I work in an environment where internet resources are accessible only through proxy, and the urls have to be whitelisted to be accessible.
I can work with cache-redirector[.]jetbrains[.]com, but how often is the cloudfront hostname refreshed?
I would not feel secure whitelisting the whole cloudfront.net domain, and it looks like the domains printed in the logs executing the task with --debug https://dtahfujkndrht.cloudfront.net/plugins.jetbrains.com/maven/idea/ideaIC/2024.3.3/ideaIC-2024.3.3.pom can become defunct pretty quickly.
What would be the proper approach to deal with this scenario?
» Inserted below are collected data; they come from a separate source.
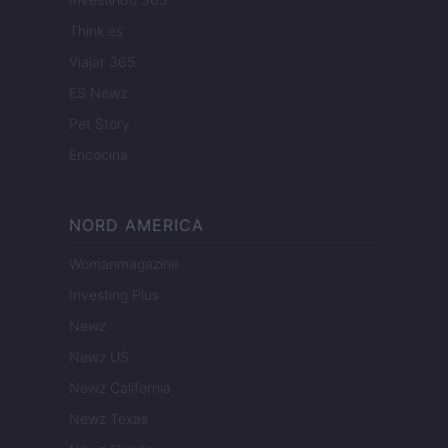
Think.es
Viajar 365
ES Newz
Pet Story
Encocina
NORD AMERICA
Womanmagazine
Investing Plus
Newz
Newz US
Newz California
Newz Texas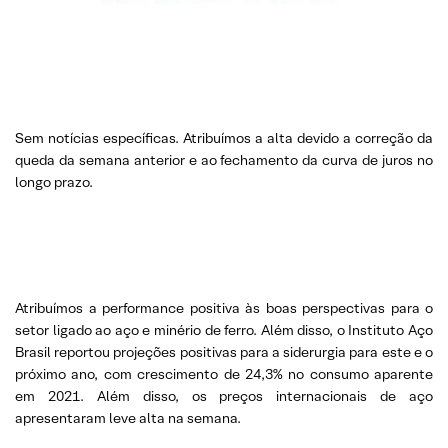
Sem notícias específicas. Atribuímos a alta devido a correção da
queda da semana anterior e ao fechamento da curva de juros no
longo prazo.
Atribuímos a performance positiva às boas perspectivas para o
setor ligado ao aço e minério de ferro. Além disso, o Instituto Aço
Brasil reportou projeções positivas para a siderurgia para este e o
próximo ano, com crescimento de 24,3% no consumo aparente
em 2021. Além disso, os preços internacionais de aço
apresentaram leve alta na semana.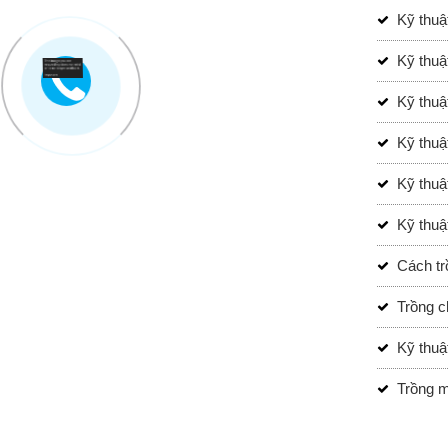
Kỹ thuậ
Kỹ thuậ
Kỹ thuậ
Kỹ thuậ
Kỹ thuậ
Kỹ thuậ
Cách tr
Trồng c
Kỹ thuậ
Trồng m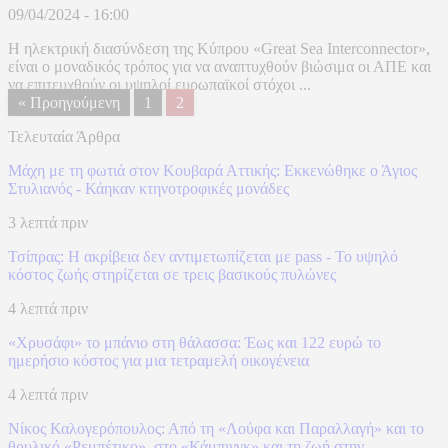
09/04/2024 - 16:00
Η ηλεκτρική διασύνδεση της Κύπρου «Great Sea Interconnector»,
είναι ο μοναδικός τρόπος για να αναπτυχθούν βιώσιμα οι ΑΠΕ και
να επιτευχθούν οι υψηλοί ευρωπαϊκοί στόχοι ...
« Προηγούμενη
1
2
Τελευταία Άρθρα
Μάχη με τη φωτιά στον Κουβαρά Αττικής: Εκκενώθηκε ο Άγιος
Στυλιανός - Κάηκαν κτηνοτροφικές μονάδες
3 λεπτά πριν
Τσίπρας: Η ακρίβεια δεν αντιμετωπίζεται με pass - Το υψηλό
κόστος ζωής στηρίζεται σε τρεις βασικούς πυλώνες
4 λεπτά πριν
«Χρυσάφι» το μπάνιο στη θάλασσα: Έως και 122 ευρώ το
ημερήσιο κόστος για μια τετραμελή οικογένεια
4 λεπτά πριν
Νίκος Καλογερόπουλος: Από τη «Λούφα και Παραλλαγή» και το
θρυλικό «Ρεμπέτικο», στο «Κάμπινγκ» και τη ζωή στην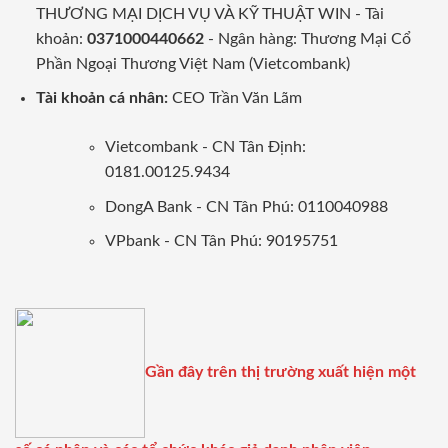
THƯƠNG MẠI DỊCH VỤ VÀ KỸ THUẬT WIN - Tài
khoản:
0371000440662
- Ngân hàng: Thương Mại Cổ
Phần Ngoại Thương Việt Nam (Vietcombank)
Tài khoản cá nhân:
CEO Trần Văn Lãm
Vietcombank - CN Tân Định:
0181.00125.9434
DongA Bank - CN Tân Phú: 0110040988
VPbank - CN Tân Phú: 90195751
Gần đây trên thị trường xuất hiện một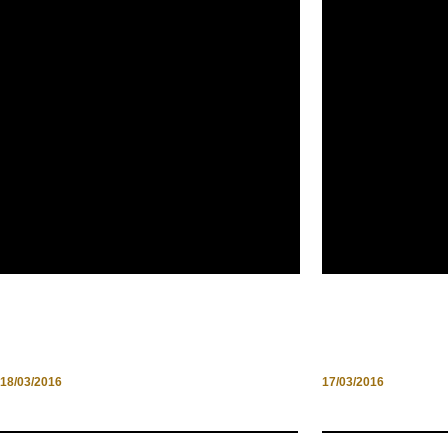
MASSA MARITTIMA. DOVE IL
FROM DUBLI
TEMPO SI È FERMATO
AND 2ND DA
18/03/2016
17/03/2016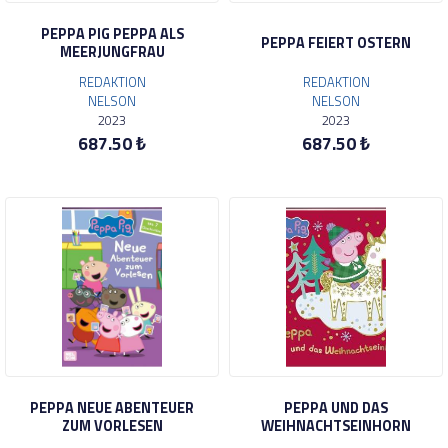
PEPPA PIG PEPPA ALS
PEPPA FEIERT OSTERN
MEERJUNGFRAU
REDAKTION
REDAKTION
NELSON
NELSON
2023
2023
687.50 ₺
687.50 ₺
PEPPA NEUE ABENTEUER
PEPPA UND DAS
ZUM VORLESEN
WEIHNACHTSEINHORN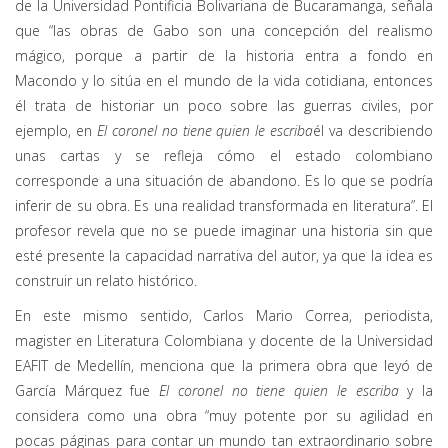
de la Universidad Pontificia Bolivariana de Bucaramanga, señala
que “las obras de Gabo son una concepción del realismo
mágico, porque a partir de la historia entra a fondo en
Macondo y lo sitúa en el mundo de la vida cotidiana, entonces
él trata de historiar un poco sobre las guerras civiles, por
ejemplo, en
El coronel no tiene quien le escriba
él va describiendo
unas cartas y se refleja cómo el estado colombiano
corresponde a una situación de abandono. Es lo que se podría
inferir de su obra. Es una realidad transformada en literatura”. El
profesor revela que no se puede imaginar una historia sin que
esté presente la capacidad narrativa del autor, ya que la idea es
construir un relato histórico.
En este mismo sentido, Carlos Mario Correa, periodista,
magister en Literatura Colombiana y docente de la Universidad
EAFIT de Medellín, menciona que la primera obra que leyó de
García Márquez fue
El coronel no tiene quien le escriba
y la
considera como una obra “muy potente por su agilidad en
pocas páginas para contar un mundo tan extraordinario sobre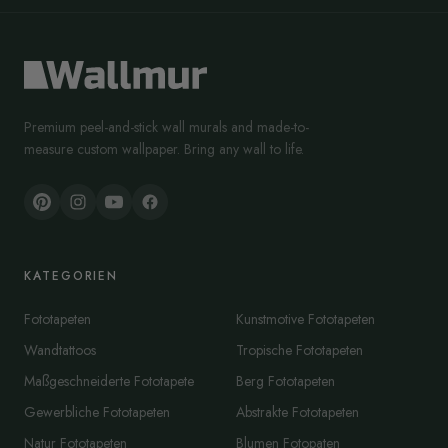
Premium peel-and-stick wall murals and made-to-
measure custom wallpaper. Bring any wall to life.
KATEGORIEN
Fototapeten
Kunstmotive Fototapeten
Wandtattoos
Tropische Fototapeten
Maßgeschneiderte Fototapete
Berg Fototapeten
Gewerbliche Fototapeten
Abstrakte Fototapeten
Natur Fototapeten
Blumen Fotopaten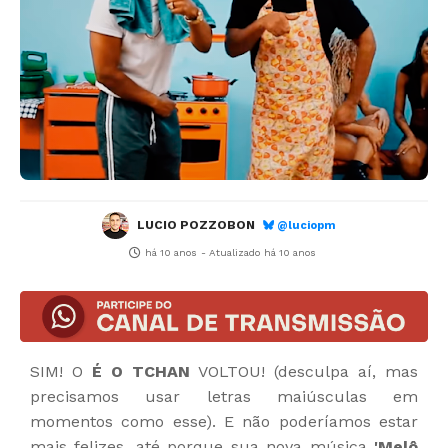
LUCIO POZZOBON
@luciopm
há 10 anos
- Atualizado
há 10 anos
SIM! O
É O TCHAN
VOLTOU! (desculpa aí, mas
precisamos usar letras maiúsculas em
momentos como esse). E não poderíamos estar
mais felizes, até porque sua nova música
'Melô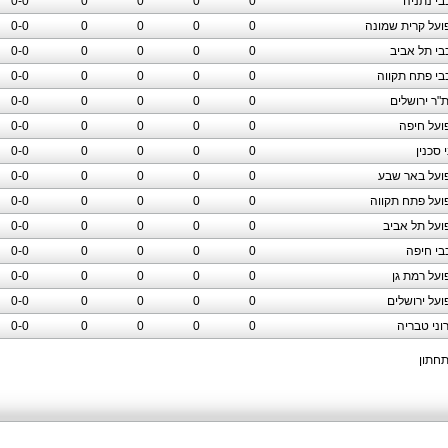
בי נתניה
0
0
0
0
0-0
ועל קרית שמונה
0
0
0
0
0-0
בי תל אביב
0
0
0
0
0-0
בי פתח תקווה
0
0
0
0
0-0
"ר ירושלים
0
0
0
0
0-0
ועל חיפה
0
0
0
0
0-0
 סכנין
0
0
0
0
0-0
ועל באר שבע
0
0
0
0
0-0
ועל פתח תקווה
0
0
0
0
0-0
ועל תל אביב
0
0
0
0
0-0
בי חיפה
0
0
0
0
0-0
ועל רמת גן
0
0
0
0
0-0
ועל ירושלים
0
0
0
0
0-0
וני טבריה
0
0
0
0
0-0
תחתון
I know the common approach in corporate environments is to setup a Maven proxy, such as Sonatype Nexus and use it instead of default repositories
yes, we have that approach in place for things like maven central.
So the suggestion is to do the same for cache-redirector as well?
I also tried to disable the use of the cache-redirector, and I still get some issues, because the logs shows urls that return 404 error when are browsed, https://www.jetbrains.com/intellij-repository/releases/idea/ideaIC/2024.3.3/ideaIC-2024.3.3.pom but the resource is available when accessed with the right group coordinates.
Is there any guide on how to setup the proxy/mirroring of the jebtrains repositories?